** EXERCISE GOAL **
For the records that follow, return only the count of lines containing the string "наукової".

=== Begin Enclosure ===

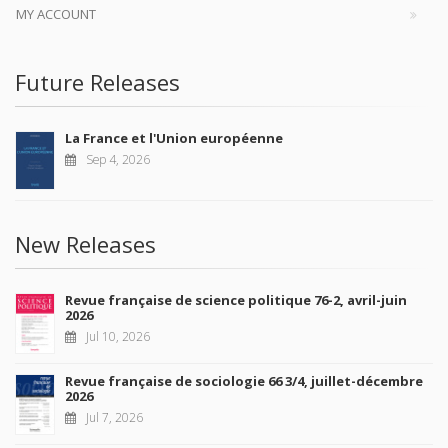
MY ACCOUNT
Future Releases
La France et l'Union européenne
Sep 4, 2026
New Releases
Revue française de science politique 76-2, avril-juin
2026
Jul 10, 2026
Revue française de sociologie 66 3/4, juillet-décembre
2026
Jul 7, 2026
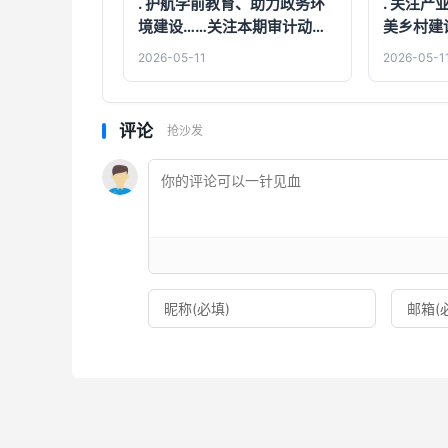
. 护航学前教育、助力政务环
. 关注
境建设……关注本期审计动态
美乡村建
[05-06]
动态 [05-
2026-05-11
2026-05-1
评论
抢沙发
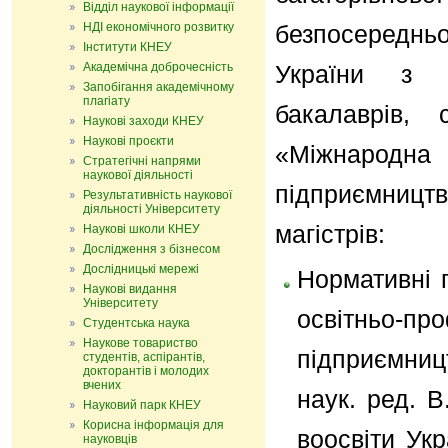
Відділ наукової інформації
НДІ економічного розвитку
безпосередньо
Інститути КНЕУ
Академічна доброчесність
України з о
Запобігання академічному
плагіату
бакалаврів, 
Наукові заходи КНЕУ
Наукові проєкти
«Міжнародна
Стратегічні напрями
наукової діяльності
підприємництв
Результативність наукової
діяльності Університету
магістрів:
Наукові школи КНЕУ
Дослідження з бізнесом
Дослідницькі мережі
Нормативні 
Наукові видання
Університету
освітньо-про
Студентська наука
Наукове товариство
підприємницт
студентів, аспірантів,
докторантів і молодих
вчених
наук. ред. В
Науковий парк КНЕУ
Корисна інформація для
воосвіти Укр
науковців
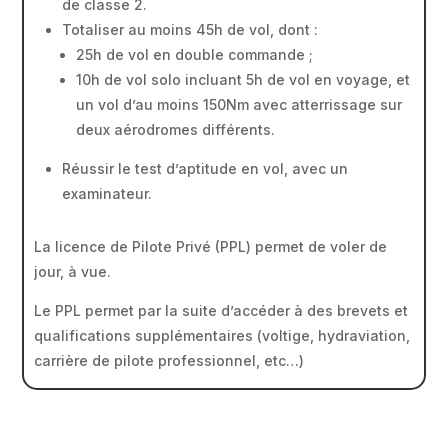
de classe 2.
Totaliser au moins 45h de vol, dont :
25h de vol en double commande ;
10h de vol solo incluant 5h de vol en voyage, et
un vol d’au moins 150Nm avec atterrissage sur
deux aérodromes différents.
Réussir le test d’aptitude en vol, avec un
examinateur.
La licence de Pilote Privé (PPL) permet de voler de
jour, à vue.
Le PPL permet par la suite d’accéder à des brevets et
qualifications supplémentaires (voltige, hydraviation,
carrière de pilote professionnel, etc…)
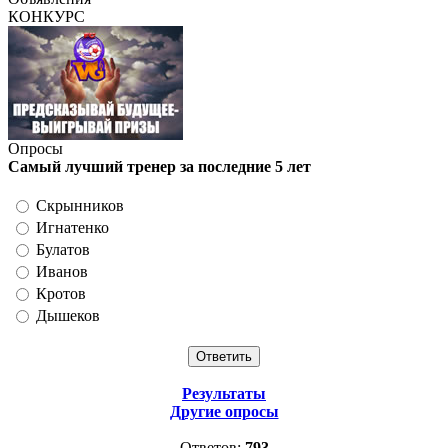
КОНКУРС
Опросы
Самый лучший тренер за последние 5 лет
Скрынников
Игнатенко
Булатов
Иванов
Кротов
Дышеков
Результаты
Другие опросы
Ответов:
793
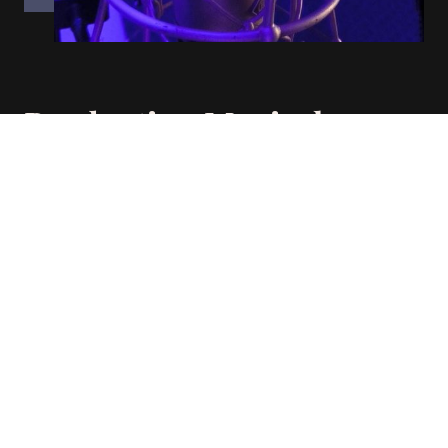
Production Musicale
Une expertise pour produire votre son unique.
Réservation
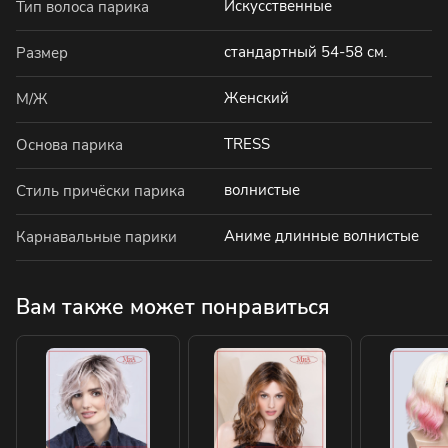
Искусственные
Тип волоса парика
стандартный 54-58 см.
Размер
Женский
М/Ж
TRESS
Основа парика
волнистые
Стиль причёски парика
Аниме длинные волнистые
Карнавальные парики
Вам также может понравиться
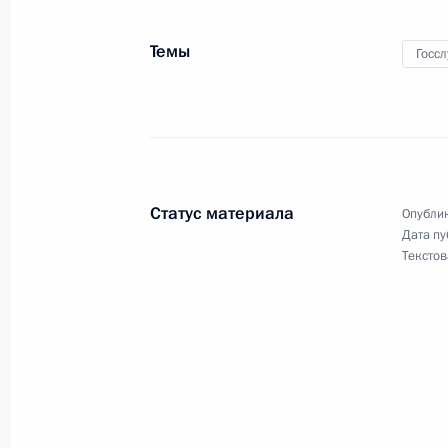
Темы
Госс
Кадровые изменения в региональн
службы по контролю за оборотом 
16 ноября 2012 года, 10:45
Статус материала
Опублик
Андрей Воробьёв назначен испол
Дата пу
губернатора Московской области
Текстов
8 ноября 2012 года, 15:50
Встреча с губернатором Московско
10 октября 2012 года, 09:05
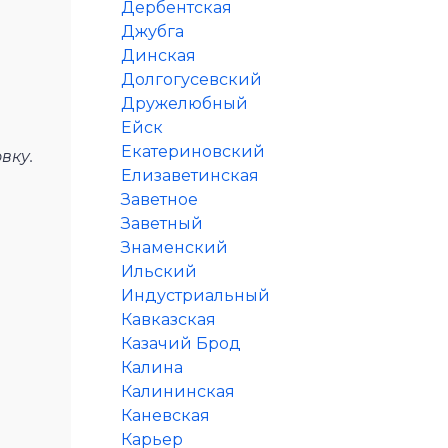
Дербентская
Джубга
Динская
Долгогусевский
Дружелюбный
Ейск
Екатериновский
вку.
Елизаветинская
Заветное
Заветный
Знаменский
Ильский
Индустриальный
Кавказская
Казачий Брод
Калина
Калининская
Каневская
Карьер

=== End Enclosure ===

** SOLUTION TO THIS PROBLEM **
3